Droplet Bouncing and Breakup during Impact on Microgrooved Surface

TL;DR

This study experimentally investigates how water droplets impact microgrooved hydrophobic surfaces, revealing how surface pitch and Weber number influence bouncing, breakup, and wetting transitions, and proposing a regime map for these outcomes.

Contribution

The paper introduces a detailed regime map linking Weber number and pitch to droplet impact outcomes on microgrooved surfaces, supported by experimental data and a mathematical model.

Findings

Maximum droplet spreading is greater in the longitudinal direction at low pitch and Weber number.

Different impact outcomes (no bounce, bounce, breakup, wetting transition) depend on pitch and Weber number.
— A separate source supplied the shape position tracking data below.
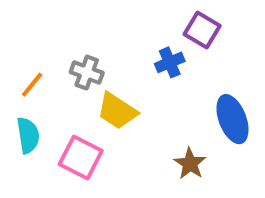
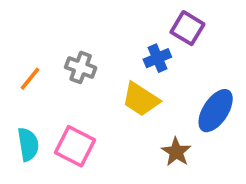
yellow trapezoid: (117, 111) -> (141, 99), moved
blue ellipse: (232, 119) -> (216, 111), turned 54
cyan semicircle: (28, 135) -> (28, 144), moved

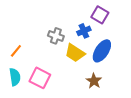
gray cross: (81, 67) -> (56, 36), moved
orange line: (30, 79) -> (16, 51), moved
blue ellipse: (216, 111) -> (102, 51), moved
A regime map delineates transitions between bouncing, breakup, and wetting states.

Abstract

We experimentally investigate impact dynamics of a microliter water droplet on a hydrophobic microgrooved surface. The surface is fabricated using photolithography and high-speed visualization is employed to record the time-varying droplet shapes in transverse as well as longitudinal direction. The effect of the pitch of the grooved surface and Weber number on droplet dynamics and impact outcome are studied. At low pitch and Weber number, the maximum droplet spreading is found to be greater in the longitudinal direction than the transverse direction to the grooves. The preferential spreading inversely scales with the pitch at a given Weber number. In this case, the outcome is no bouncing (NB); however, this changes at larger pitch or Weber number. Under these conditions, the following outcomes are obtained as function of the pitch and Weber number - droplet completely bounces off the surface (CB), bouncing occurs with droplet breakup (BDB) or no bouncing due to Cassie to Wenzel wetting transition (NBW). In BDB and NBW, the liquid penetrates the grooves partially or completely beneath the droplet due to the wetting transition. The former results in droplet breakup alongside bouncing while the latter suppresses the bouncing. These outcomes are demarcated on Weber number - dimensionless pitch plane and the proposed regime map suggests the existence of a critical Weber number or pitch for the transition from one regime to the other. CB and BDB are quantified by plotting coefficient of restitution of the bouncing droplet and volume of daughter droplet left on the surface, respectively. The critical Weber number needed for the transition from CB to BDB is estimated using an existing mathematical model and is compared with the measurements. The comparison is good and provides insights in mechanism of the liquid penetration into the grooves.